Smoothing Methods for Automatic Differentiation Across Conditional Branches

from arxiv, 21 pages, 17 figures, updated content to reflect journal version. Published in IEEE Access, available at https://ieeexplore.ieee.org/abstract/document/10356054

Programs involving discontinuities introduced by control flow constructs such as conditional branches pose challenges to mathematical optimization methods that assume a degree of smoothness in the objective function's response surface. Smooth interpretation (SI) is a form of abstract interpretation that approximates the convolution of a program's output with a Gaussian kernel, thus smoothing its output in a principled manner. Here, we combine SI with automatic differentiation (AD) to efficiently compute gradients of smoothed programs. In contrast to AD across a regular program execution, these gradients also capture the effects of alternative control flow paths. The combination of SI with AD enables the direct gradient-based parameter synthesis for branching programs, allowing for instance the calibration of simulation models or their combination with neural network models in machine learning pipelines. We detail the effects of the approximations made for tractability in SI and propose a novel Monte Carlo estimator that avoids the underlying assumptions by estimating the smoothed programs' gradients through a combination of AD and sampling. Using DiscoGrad, our tool for automatically translating simple C++ programs to a smooth differentiable form, we perform an extensive evaluation. We compare the combination of SI with AD and our Monte Carlo estimator to existing gradient-free and stochastic methods on four non-trivial and originally discontinuous problems ranging from classical simulation-based optimization to neural network-driven control. While the optimization progress with the SI-based estimator depends on the complexity of the program's control flow, our Monte Carlo estimator is competitive in all problems, exhibiting the fastest convergence by a substantial margin in our highest-dimensional problem.

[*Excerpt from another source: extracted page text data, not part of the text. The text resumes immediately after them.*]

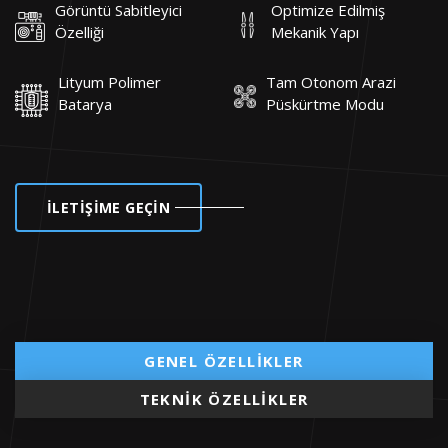
Görüntü Sabitleyici
Optimize Edilmiş
Özelliği
Mekanik Yapı
Lityum Polimer
Tam Otonom Arazi
Batarya
Püskürtme Modu
İLETİŞİME GEÇİN
GENEL ÖZELLIKLER
TEKNIK ÖZELLIKLER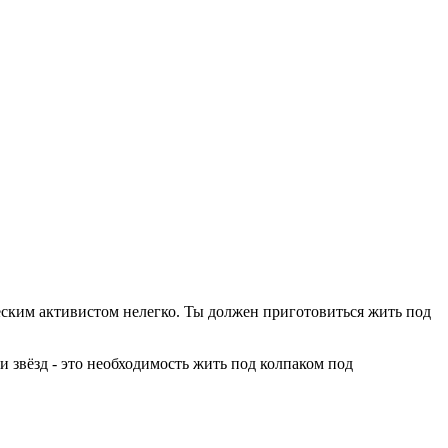
 политическим активистом нелегко. Ты должен приготовиться жить под
тности звёзд - это необходимость жить под колпаком под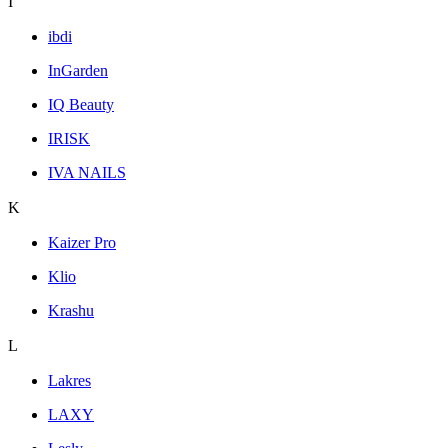
I
ibdi
InGarden
IQ Beauty
IRISK
IVA NAILS
K
Kaizer Pro
Klio
Krashu
L
Lakres
LAXY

翻译：包含由条件分支等控制流结构引入的不连续性的程序，给那些假设目标函数响应面具有一定光滑度的数学优化方法带来了挑战。平滑解释（SI）是一种抽象解释形式，它通过将程序输出与高斯核进行卷积来近似平滑输出，从而以严谨的方式实现输出平滑。在此，我们将SI与自动微分（AD）相结合，以高效计算平滑程序的梯度。与常规程序执行中的自动微分不同，这些梯度还捕捉了替代控制流路径的影响。SI与AD的结合使得能够直接对分支程序进行基于梯度的参数合成，例如可校准仿真模型或将其与机器学习流程中的神经网络模型相结合。我们详细阐述了SI中为实现可处理性而引入的近似效应，并提出了一种新颖的蒙特卡洛估计器，该估计器通过结合AD与采样来估计平滑程序的梯度，从而避免了底层假设。利用我们的工具DiscoGrad（可自动将简单C++程序转换为平滑可微形式），我们进行了广泛评估。我们将SI与AD的结合以及我们的蒙特卡洛估计器与现有的无梯度方法和随机方法在四个原本不连续的非平凡问题上进行了比较，这些问题涵盖从经典基于仿真的优化到神经网络驱动的控制。尽管基于SI的估计器的优化进展取决于程序控制流的复杂度，但我们的蒙特卡洛估计器在所有问题上均具有竞争力，并在最高维问题上以显著优势展现出最快的收敛速度。